寂静的废弃工厂仓库已经停工多年了,正上方是一座高越六七层的烂尾楼,生锈的钢筋铁管从残垣断壁里伸出来,沧桑又阴森。
我的车就停在东边的楼亭下,因为收容所面前的街道太窄。所以下车时是在往南斜角的开阔荒地上。
临老街区大概五十米的距离,但隐秘安静的程度就仿佛隔了一个次元。
我隐隐能能看到卖包子的小铺,脏兮兮的奶茶店,还有街角叮叮当当的鞋匠。可是并没有汪小飞的身影啊!
慌慌忙忙得去翻手机,我一个号码就打了过去。
“小飞?”电话被接通了,但是传过来的声音很特别。吱吱啦啦的,就像衣帛摩擦剐蹭的挣扎声。
“小飞?!说话呀!你在哪?!”我捏着手机靠近耳畔,原地旋转了两个三百六十度。
既没有找到他的人,也没有听到电话那端有说话声。突然咔嚓一声,像是手机被摔裂的砸音。一连两响,一声是从话筒里传过来,另一声……就从烂尾楼顶直接摔了下来。
稀巴烂的手机就落在我脚前两米左右附近,我认得出手机绳上的标志,好像是一个什么篮球队的logo。
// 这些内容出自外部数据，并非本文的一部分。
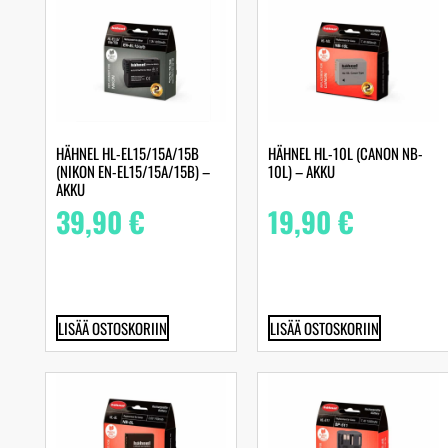
HÄHNEL HL-EL15/15A/15B
HÄHNEL HL-10L (CANON NB-
(NIKON EN-EL15/15A/15B) –
10L) – AKKU
AKKU
39,90
€
19,90
€
LISÄÄ OSTOSKORIIN
LISÄÄ OSTOSKORIIN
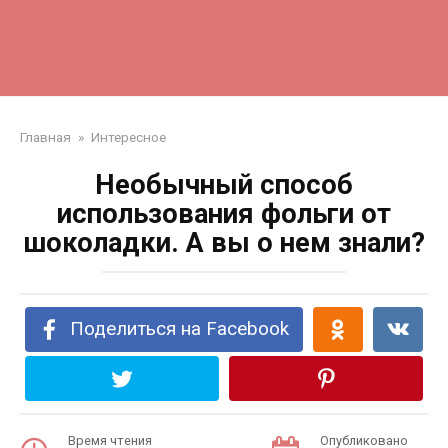
Главная
»
Интересное
Необычный способ
использования фольги от
шоколадки. А вы о нем знали?
Поделиться на Facebook
Время чтения
Опубликовано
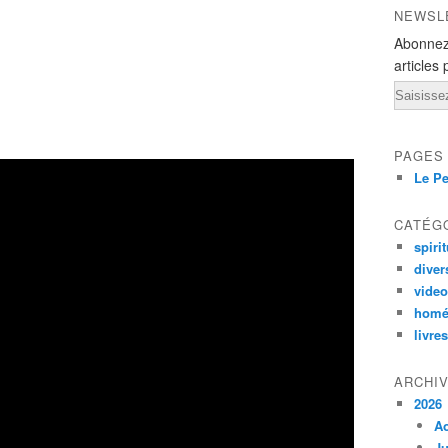
NEWSL
Abonnez
articles 
Email
PAGES
Le Pe
CATÉG
spirit
diver
vide
homé
livres
ARCHI
2026
A
Ju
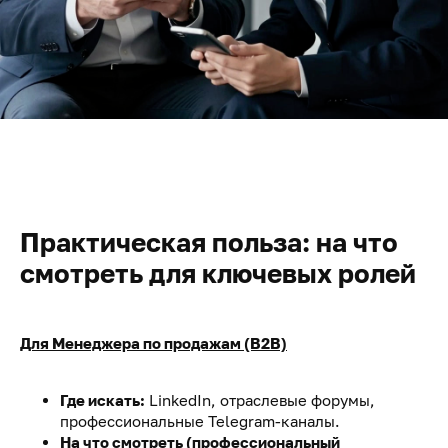
Практическая польза: на что
смотреть для ключевых ролей
Для Менеджера по продажам (B2B)
Где искать:
LinkedIn, отраслевые форумы,
профессиональные Telegram-каналы.
На что смотреть (профессиональный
是汪小飞的!
他的手机?怎么会被从上面扔下来!
我紧张不已,一股不祥的预感从背脊里腾一下蹿了上来。汪小飞被人挟持了?否则手机怎么会被人收缴后损毁!
然而就在下一秒,我想象不出我是有多么希望自己之前的假设可以成立!
如果汪小飞被人挟持了该有多好——
总好过于就这样直挺挺地被人自楼上扔下来!
“嘭”一声,我闭上眼睛,扑面溅上来的血整整染了我半身。
在此之前,我从没敢想象过人体从高处坠抛下来会是怎样一种场景。毫不夸张的形容,就像一个气球装满了水扔下来的效果差不多。
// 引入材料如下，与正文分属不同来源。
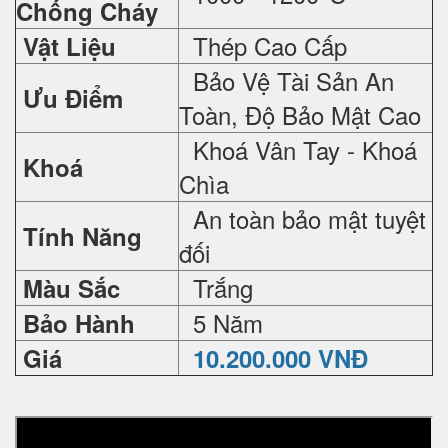
Chống Cháy
Thép Cao Cấp
Vật Liệu
Bảo Vệ Tài Sản An
Ưu Điểm
Toàn, Độ Bảo Mật Cao
Khoá Vân Tay - Khoá
Khoá
Chìa
An toàn bảo mật tuyệt
Tính Năng
đối
Trắng
Màu Sắc
5 Năm
Bảo Hành
Giá
10.200.000 VNĐ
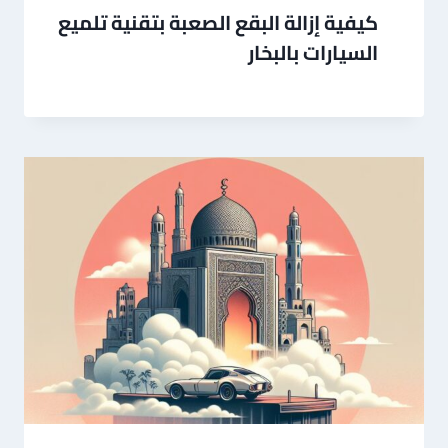
كيفية إزالة البقع الصعبة بتقنية تلميع
السيارات بالبخار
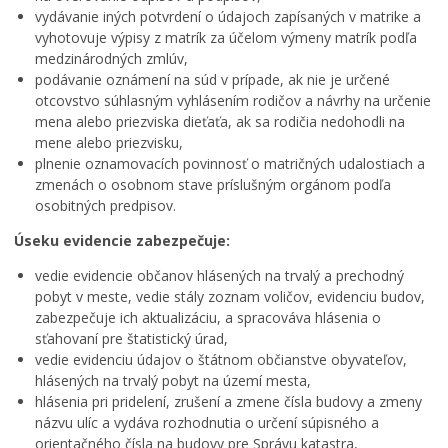
vydávanie iných potvrdení o údajoch zapísaných v matrike a
Projekty
vyhotovuje výpisy z matrík za účelom výmeny matrík podľa
Open Data mesta
medzinárodných zmlúv,
podávanie oznámení na súd v prípade, ak nie je určené
Oznamovanie podozrení z podvodov
otcovstvo súhlasným vyhlásením rodičov a návrhy na určenie
Povinne zverejňované informácie
mena alebo priezviska dieťaťa, ak sa rodičia nedohodli na
mene alebo priezvisku,
Zamestnanie v samospráve
plnenie oznamovacích povinnosť o matričných udalostiach a
Ochrana osobných údajov
zmenách o osobnom stave príslušným orgánom podľa
osobitných predpisov.
Úseku evidencie zabezpečuje:
vedie evidencie občanov hlásených na trvalý a prechodný
pobyt v meste, vedie stály zoznam voličov, evidenciu budov,
zabezpečuje ich aktualizáciu, a spracováva hlásenia o
sťahovaní pre štatistický úrad,
vedie evidenciu údajov o štátnom občianstve obyvateľov,
hlásených na trvalý pobyt na území mesta,
hlásenia pri pridelení, zrušení a zmene čísla budovy a zmeny
názvu ulíc a vydáva rozhodnutia o určení súpisného a
orientačného čísla na budovy pre Správu katastra,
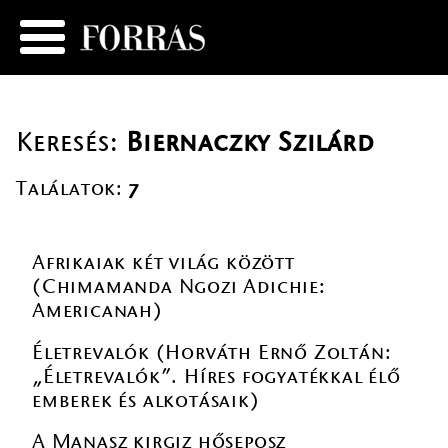
Keresés:
Biernaczky Szilárd
Találatok:
7
Afrikaiak két világ között
(Chimamanda Ngozi Adichie:
Americanah)
Életrevalók (Horváth Ernő Zoltán:
„Életrevalók”. Híres fogyatékkal élő
emberek és alkotásaik)
A Manasz kirgiz hőseposz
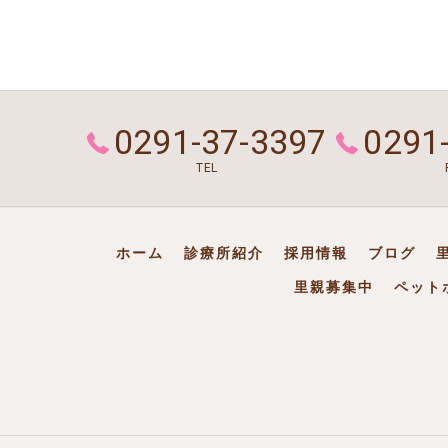
0291-37-3397
0291
TEL
ホーム
診療所紹介
採用情報
ブログ
里親募集中
ペット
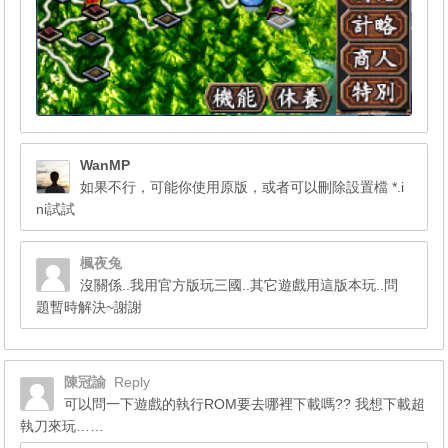
WanMP
如果不行，可能你使用原版，或者可以刪除設置檔 *.i
ni試試
楓夜兔
沒關係..我用官方版玩三國..其它遊戲用這版本玩..問
題暫時解決~謝謝
陳冠諭
Reply
可以問一下遊戲的執行ROM要去哪裡下載嗎?? 我想下載超
執刀來玩……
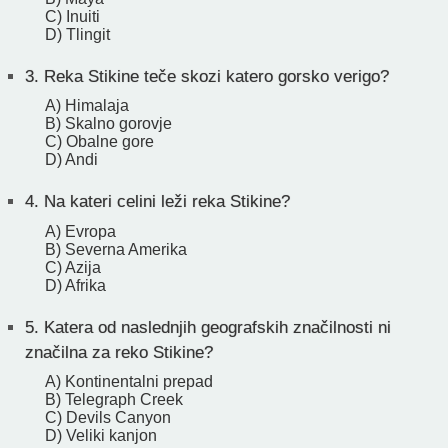
C) Inuiti
D) Tlingit
3.
Reka Stikine teče skozi katero gorsko verigo?
A) Himalaja
B) Skalno gorovje
C) Obalne gore
D) Andi
4.
Na kateri celini leži reka Stikine?
A) Evropa
B) Severna Amerika
C) Azija
D) Afrika
5.
Katera od naslednjih geografskih značilnosti ni
značilna za reko Stikine?
A) Kontinentalni prepad
B) Telegraph Creek
C) Devils Canyon
D) Veliki kanjon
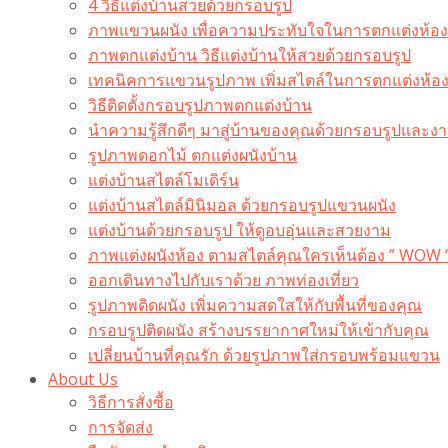
4 วิธีแต่งบ้านสวยด้วยกรอบรูป
ภาพแขวนผนัง เพื่อความประทับใจในการตกแต่งห้อง
ภาพตกแต่งบ้าน วิธีแต่งบ้านให้สวยด้วยกรอบรูป
เทคนิคการแขวนรูปภาพ เพิ่มสไตล์ในการตกแต่งห้อ
วิธีติดตั้งกรอบรูปภาพตกแต่งบ้าน
นำความรู้สึกดีๆ มาสู่บ้านของคุณด้วยกรอบรูปและงาน
รูปภาพดอกไม้ ตกแต่งผนังบ้าน
แต่งบ้านสไตล์โมเดิร์น
แต่งบ้านสไตล์มินิมอล ด้วยกรอบรูปแขวนผนัง
แต่งบ้านด้วยกรอบรูป ให้ดูอบอุ่นและสวยงาม
ภาพแต่งผนังห้อง ตามสไตล์คุณใครเห็นต้อง ” WOW 
ออกเดินทางไปกับเราด้วย ภาพท่องเที่ยว
รูปภาพติดผนัง เพิ่มความสดใสให้กับพื้นที่ของคุณ
กรอบรูปติดผนัง สร้างบรรยากาศใหม่ให้เข้ากับคุณ
เปลี่ยนบ้านที่คุณรัก ด้วยรูปภาพใส่กรอบพร้อมแขวน​
About Us
วิธีการสั่งซื้อ
การจัดส่ง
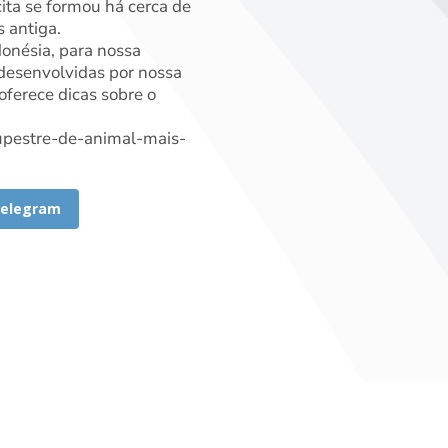
ita se formou há cerca de
s antiga.
donésia, para nossa
desenvolvidas por nossa
ferece dicas sobre o
rupestre-de-animal-mais-
elegram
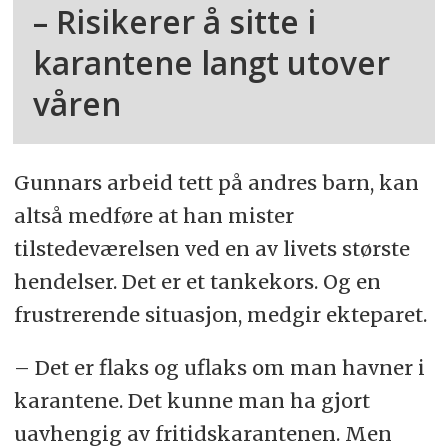
– Risikerer å sitte i
karantene langt utover
våren
Gunnars arbeid tett på andres barn, kan
altså medføre at han mister
tilstedeværelsen ved en av livets største
hendelser. Det er et tankekors. Og en
frustrerende situasjon, medgir ekteparet.
– Det er flaks og uflaks om man havner i
karantene. Det kunne man ha gjort
uavhengig av fritidskarantenen. Men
撞地的声音是闷响的,然后沿着贴服地面的一切部位都开始无休止地流血。
我足足怔了十秒钟才发出第一声尖叫,而十秒钟,足够一个活生生的人完成最后一次神经性本能抽搐。
“汪小飞!!!”
我扑过去,可根本无法动他。此时他是伏在地上的,脸侧着,眼睛还睁着看我。一只手搁在旁边,从肩周到肘关节再到手腕,软得就像一条气绝的蛇。
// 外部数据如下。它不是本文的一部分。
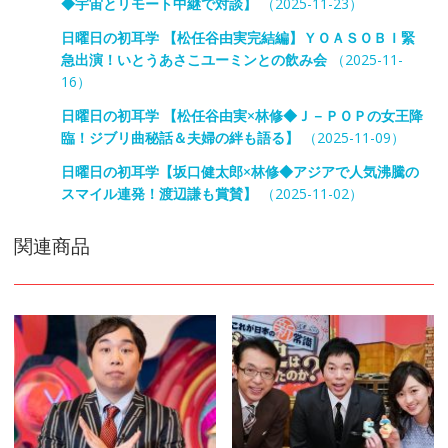
◆宇宙とリモート中継で対談】
（2025-11-23）
日曜日の初耳学 【松任谷由実完結編】ＹＯＡＳＯＢＩ緊
急出演！いとうあさこユーミンとの飲み会
（2025-11-
16）
日曜日の初耳学 【松任谷由実×林修◆Ｊ－ＰＯＰの女王降
臨！ジブリ曲秘話＆夫婦の絆も語る】
（2025-11-09）
日曜日の初耳学【坂口健太郎×林修◆アジアで人気沸騰の
スマイル連発！渡辺謙も賞賛】
（2025-11-02）
関連商品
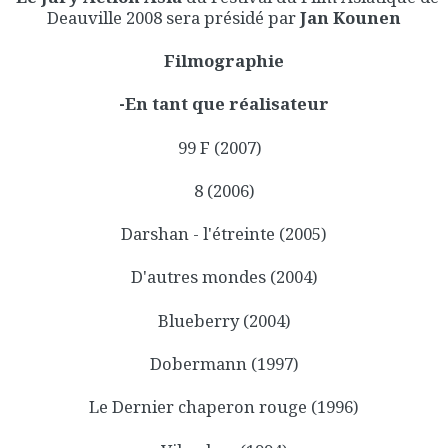
Deauville 2008 sera présidé par
Jan Kounen
Filmographie
-En tant que réalisateur
99 F (2007)
8 (2006)
Darshan - l'étreinte (2005)
D'autres mondes (2004)
Blueberry (2004)
Dobermann (1997)
Le Dernier chaperon rouge (1996)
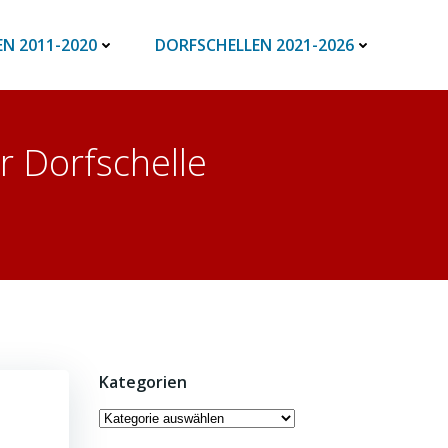
N 2011-2020
DORFSCHELLEN 2021-2026
r Dorfschelle
Kategorien
Kategorien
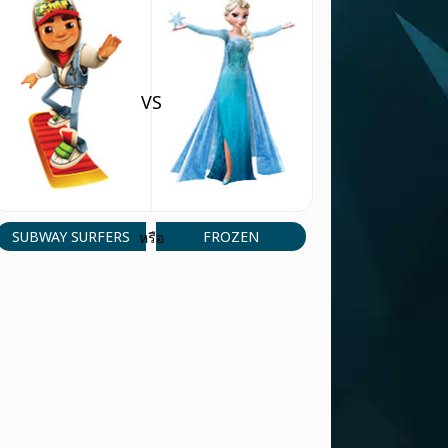
ตอบ
RSBPB41
(1 Sep, 7:19 pm)
Best Minecraft games
VS
ตอบ
Player 85167
(7 Aug, 1:42 pm)
Hay kawankawanperkenalkannamasayaal
ตอบ
SUBWAY SURFERS
FROZEN
หรือ
Player 49665
(18 May, 12:48 pm)
Best game ever
ตอบ
Elijatniel
(9 Mar, 4:42 am)
Comenten comente cuales de los juego es
el mejo
ตอบ
Player 49693
(11 Jan, 1:26 pm)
他试着向我伸手,可是不到十厘米的距离却仿佛要耗尽全身的生命力!
“小飞!”我扑倒在地,握住他的手。冰凉的,连热血的温度都压不住恐惧。
我抓手机,抓了三次才抓稳,一边叫救护车一边大声呼喊着他的名字。
“小飞,小飞你撑住啊!医生马上就来了……”
他根本就没办法说话,微微启唇便涌出大口血沫,眼睛却是不安分地眨着,手掌捏的紧紧,在我的手心里慢慢放开……
一颗,纽扣?
琥珀色的纽扣,大约有五毫米的直径。我慌忙捏住后用衣襟把上面的血迹擦干净——
这是他从凶手的身上扯下来的?
我仰起头,眯着眼。可是视线里仅剩绝望的烂尾台,怎么可能还会找到人影呢?
救护车终于来了,我庆幸的是他们还在给汪小飞上氧气,而不是直接翻翻眼睛看看脉搏就盖上白布。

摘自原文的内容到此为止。